Yeah the tech pack is great!


----------



## jryoung (Feb 8, 2015)

Hi, well, if you can configure it as such on the audi configurator (which I believe you can), then you can order that configuration


----------



## BumBum_BumBum (Mar 10, 2015)

deeve said:


> ...except Streetview which seems to need a data sim


Nope. SV works perfectly fine through tethering - data is data! You have to zoom below 30m and do it in a streetview available area. Should work no problem.


----------



## deeve (Apr 5, 2004)

BumBum_BumBum said:


> deeve said:
> 
> 
> > ...except Streetview which seems to need a data sim
> ...


Trying telling that to my iPhone 4 :? 
With a sim, no problem.


----------



## Audiphil (Oct 23, 2012)

The Tech and Sound Pack are both good, the B&O is much better than the Bose.

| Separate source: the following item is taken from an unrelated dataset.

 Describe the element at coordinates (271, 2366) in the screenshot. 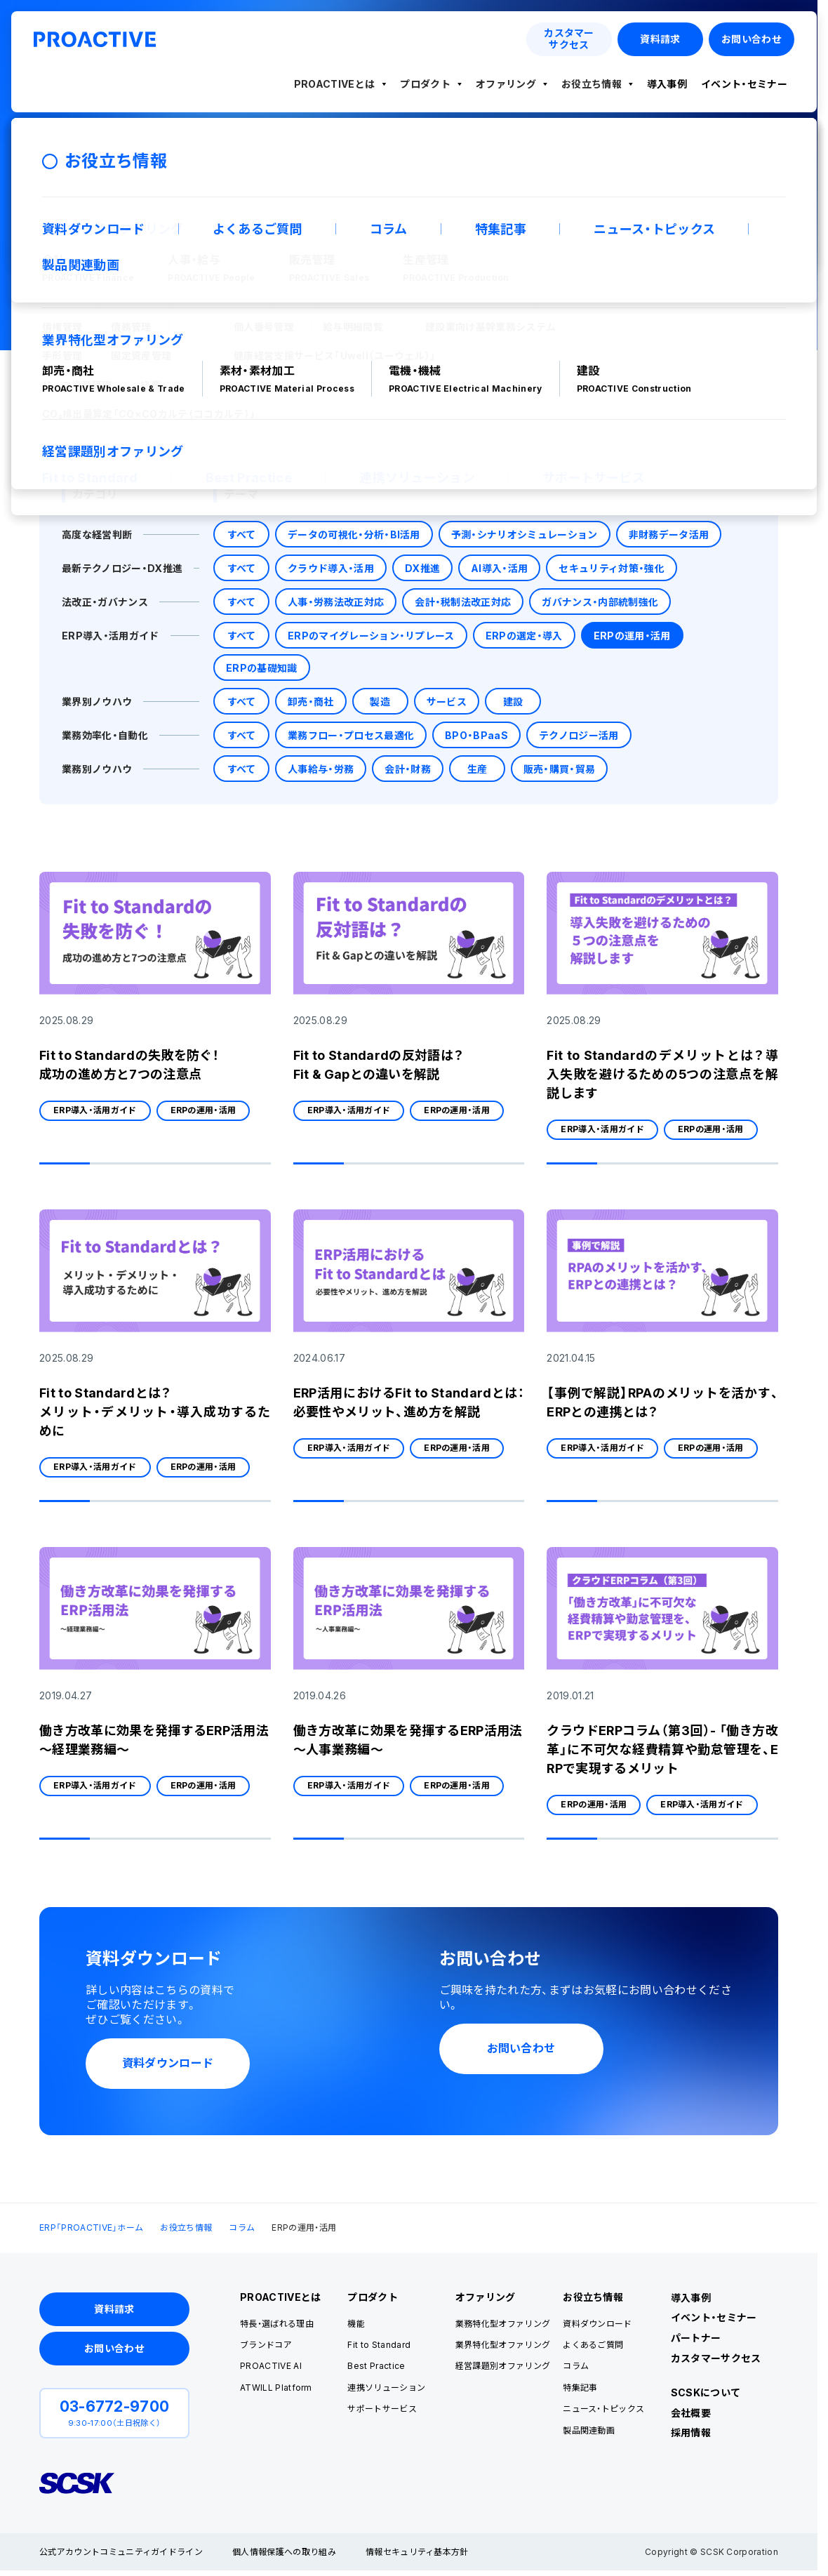

I see `PROACTIVE AI` at that location.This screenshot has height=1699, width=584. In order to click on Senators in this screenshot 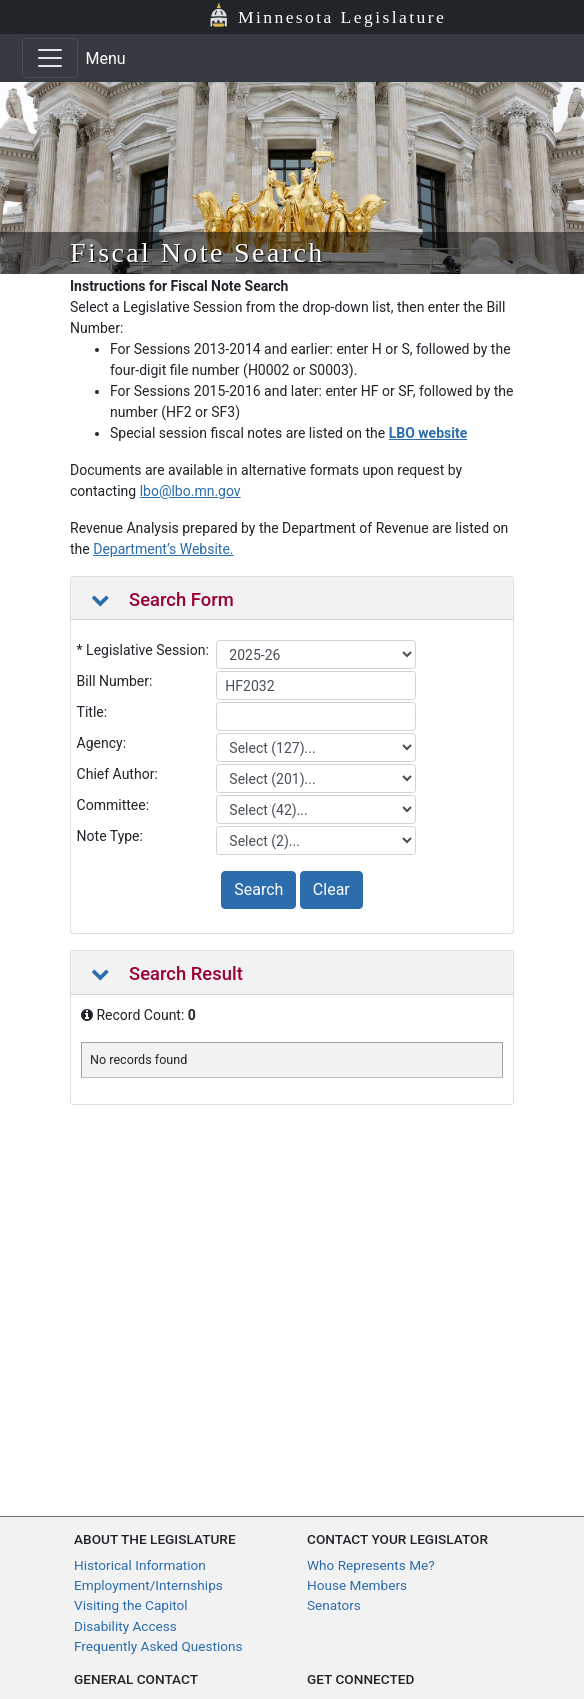, I will do `click(334, 1605)`.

Sent from my iPad using Tapatalk


----------



## BumBum_BumBum (Mar 10, 2015)

deeve said:


> Trying telling that to my iPhone 4 :?
> With a sim, no problem.


Well that doesn't make any sense. What sort of error, if any, are you getting? Perhaps there's just a long delay as the system loads through what is, at best, a 3G connection? Should still be more than sufficient for street view! Very strange.


----------



## Leegaryhall (Aug 21, 2011)

Hi all,
How do i tether my TT to my iPhone 6 to enable use of Audi connect/ Google sat nav etc?
I was using a prepaid data sim but it has expired and I hardly used any data.
Don't see the point in paying for data when I can use my phones data, but I didn't think you could do this with iPhones?


----------



## deeve (Apr 5, 2004)

Check out this thread. 
viewtopic.php?f=98&t=1142802
As my post, I cant get data, ie, Google earth, news etc, and a load of stuff I dont need, But I did try a data sim and everything popped up without a problem.


----------